Microscopy Images
Polyomavirus infection occurs in the transplanted allograft kidney and in the native kidney of immunosuppressed patients, and is usually related to BK virus (80%), JC virus (10%-20%), and less frequently simian virus 40 (SV40). Polyomaviruses are DNA and nonenveloped, with tropism for the urothelium.
Transplanted kidneys have about 5% infection prevalence. Polyomavirus nephropathy usually presents as an asymptomatic acute or slowly rising creatinine.
Polyomavirus infection can also present as nonhemorrhagic or hemorrhagic cystitis, and rarely as ureteral obstruction.
Light microscopy: There is a patchy pleomorphic interstitial infiltrate with lymphocytes, plasma cells, and occasional neutrophils with associated interstitial edema, tubulitis, and tubular injury. Infected tubular epithelial cells have enlarged nuclei with amorphous inclusions. These nuclear inclusions have a ground-glass appearance with irregular central clearing, or a coarse, vesicular appearance. Distal tubules are involved more often than proximal tubules. There may be only medullary involvement in early stages, and parietal epithelial cells may be involved in later stages of the infection.
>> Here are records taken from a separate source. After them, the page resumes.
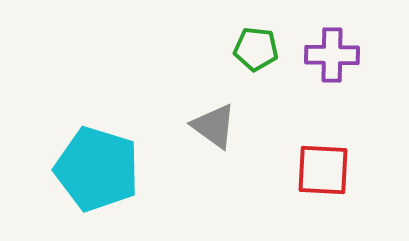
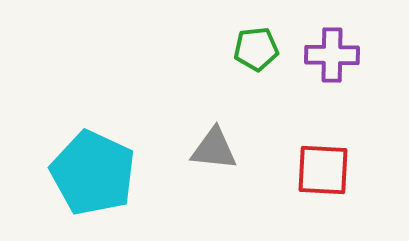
green pentagon: rotated 12 degrees counterclockwise
gray triangle: moved 23 px down; rotated 30 degrees counterclockwise
cyan pentagon: moved 4 px left, 4 px down; rotated 8 degrees clockwise
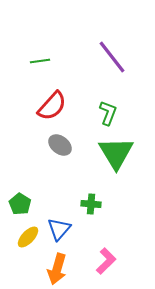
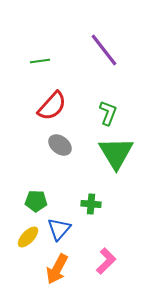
purple line: moved 8 px left, 7 px up
green pentagon: moved 16 px right, 3 px up; rotated 30 degrees counterclockwise
orange arrow: rotated 12 degrees clockwise
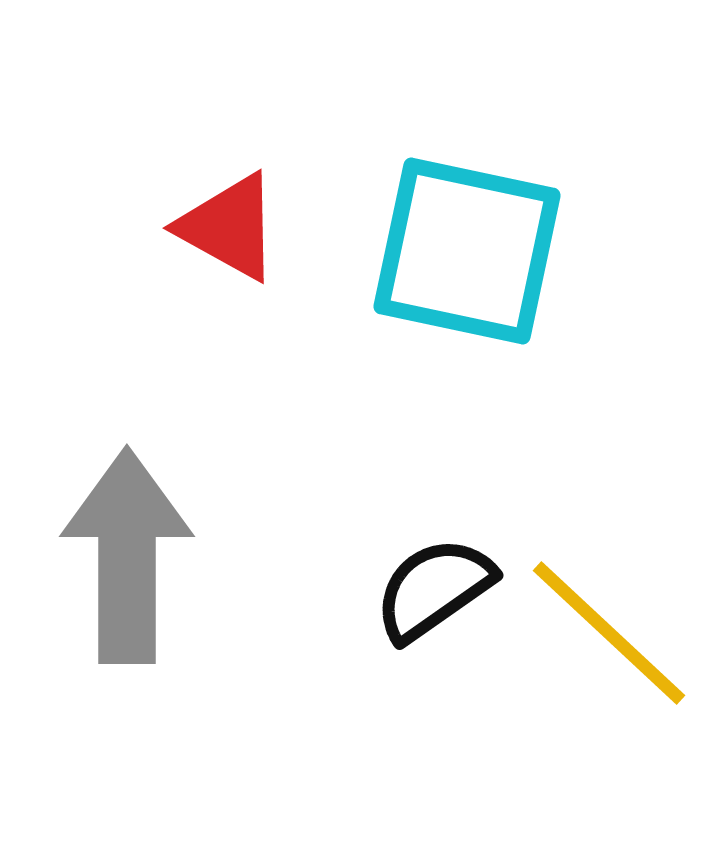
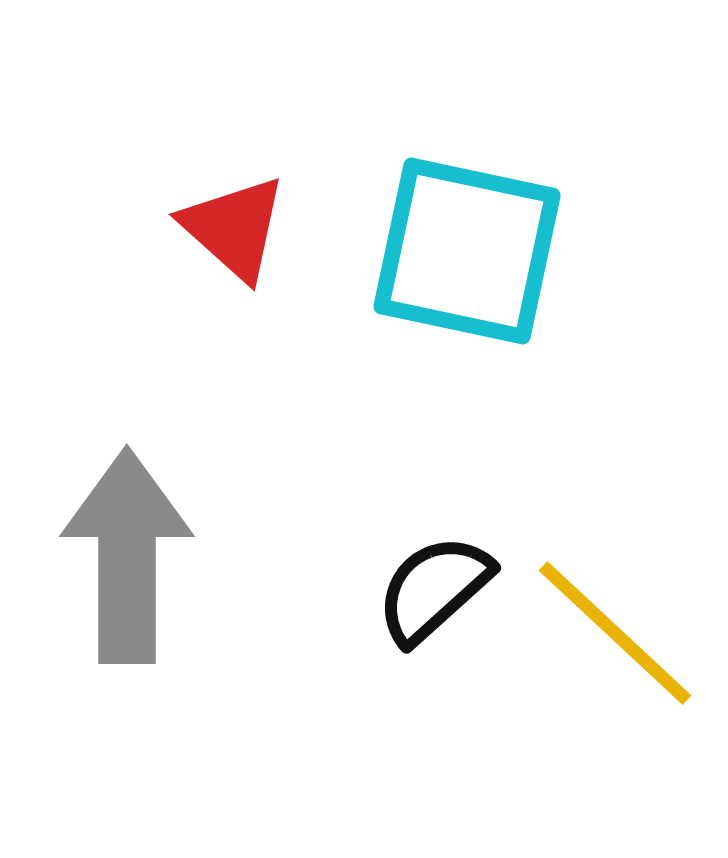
red triangle: moved 5 px right, 1 px down; rotated 13 degrees clockwise
black semicircle: rotated 7 degrees counterclockwise
yellow line: moved 6 px right
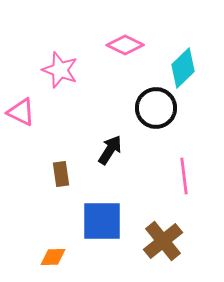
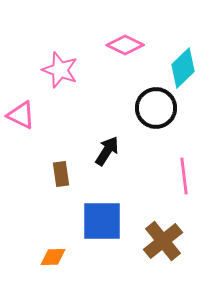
pink triangle: moved 3 px down
black arrow: moved 3 px left, 1 px down
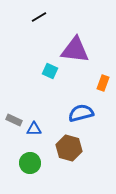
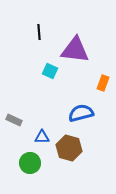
black line: moved 15 px down; rotated 63 degrees counterclockwise
blue triangle: moved 8 px right, 8 px down
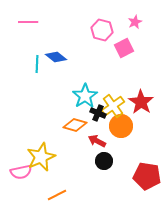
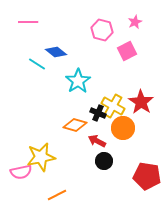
pink square: moved 3 px right, 3 px down
blue diamond: moved 5 px up
cyan line: rotated 60 degrees counterclockwise
cyan star: moved 7 px left, 15 px up
yellow cross: rotated 25 degrees counterclockwise
orange circle: moved 2 px right, 2 px down
yellow star: rotated 12 degrees clockwise
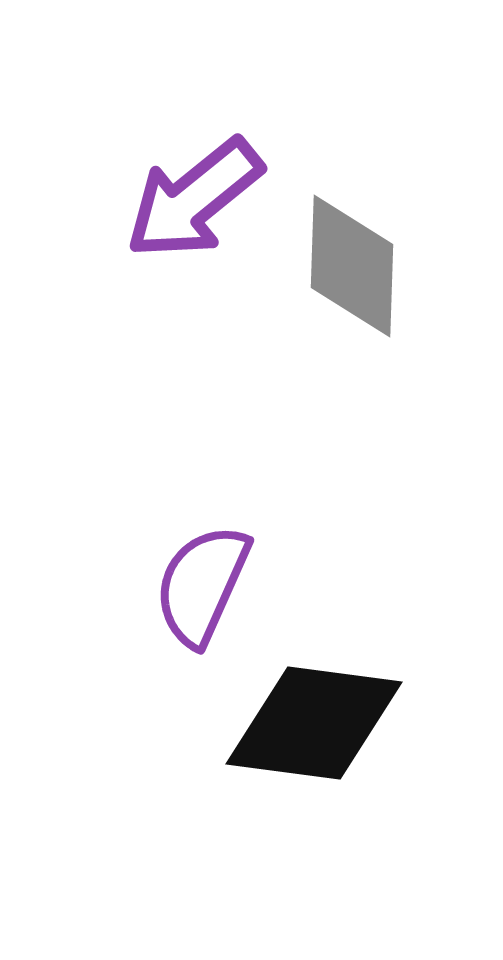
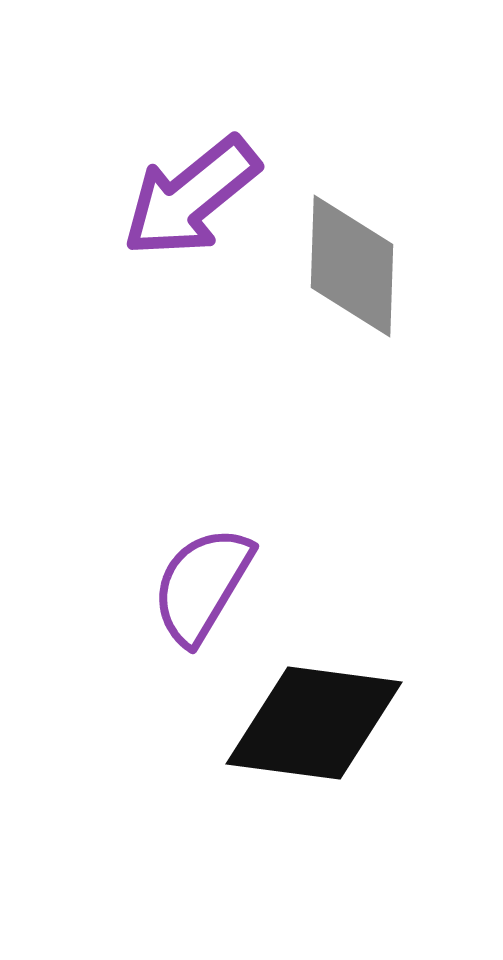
purple arrow: moved 3 px left, 2 px up
purple semicircle: rotated 7 degrees clockwise
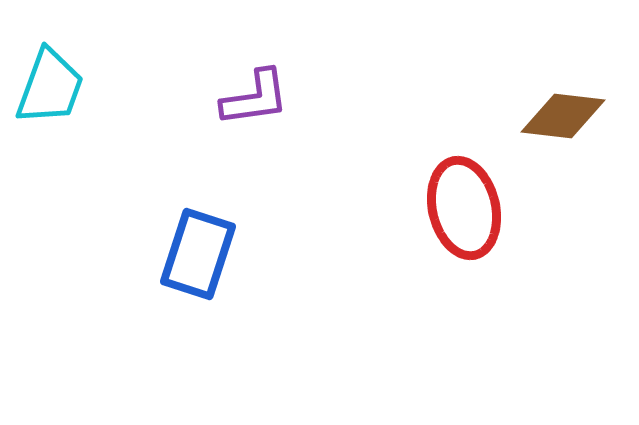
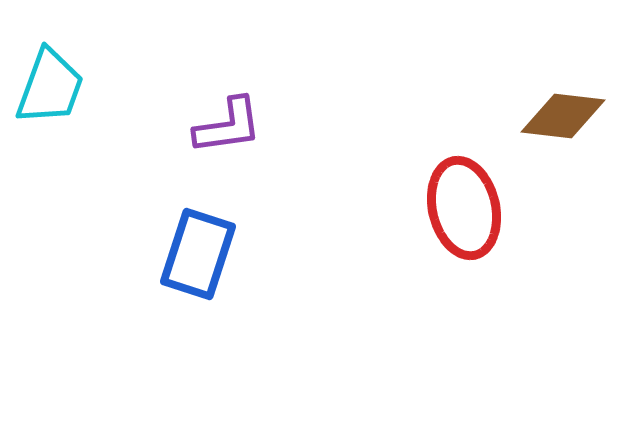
purple L-shape: moved 27 px left, 28 px down
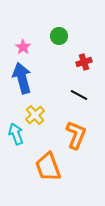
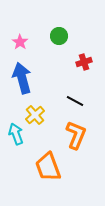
pink star: moved 3 px left, 5 px up
black line: moved 4 px left, 6 px down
Infected epithelial cell nuclei stain with antibody to the large T antigen of the SV40 virus, which serves as a surrogate marker of human polyomavirus infection.
Positive staining may be seen in the absence of nuclear enlargement or inclusions.
Immunofluorescence microscopy: Granular tubular basement membrane (TBM) staining for IgG, C3, and C4d may be present in up to 10%-25% of cases.
Electron microscopy: Polyomavirus particles, 30-45 nm, are present in nuclei of infected cells, sometimes with a lattice-like arrangement. Rare cytoplasmic viral particles may be present. In cases with TBM granular staining by immunofluorescence, immune complex–type deposits are present along TBM.
Polyomavirus nephropathy mostly represents a reactivation of latent virus in infected kidney epithelial cells, particularly tubular epithelial and urothelial cells.
Viral infections caused by herpes simplex virus (HSV), adenovirus, and cytomegalovirus (CMV) can cause viral cytopathic changes that can overlap with polyomavirus-related cytopathic changes.
HSV is typically associated with multinucleated giant cells with nuclear inclusions and may cause hemorrhagic interstitial nephritis. Adenovirus has basophilic nuclear inclusions and is associated with interstitial hemorrhage, necrosis, and rarely granulomas. CMV typically infects endothelial cells.
Specific immunostaining will distinguish between these infections from polyomavirus-related infection.
Acute cellular rejection (ACR)-related interstitial infiltrate is composed predominantly of T cells without viral cytopathic changes within tubular epithelial cells. Plasma cell–rich ACR is distinguished from polyomavirus nephropathy by lack of SV40 staining. Concomitant ACR and polyomavirus nephropathy can occur.
Presence of vascular rejection with endothelialitis is diagnostic for concomitant T cell–mediated rejection, even if polyomavirus nephropathy is confirmed by SV40 staining. Acute interstitial nephritis due to drug hypersensitivity reaction may have more frequent interstitial eosinophils, with no viral cytopathic changes and absence of staining for SV40.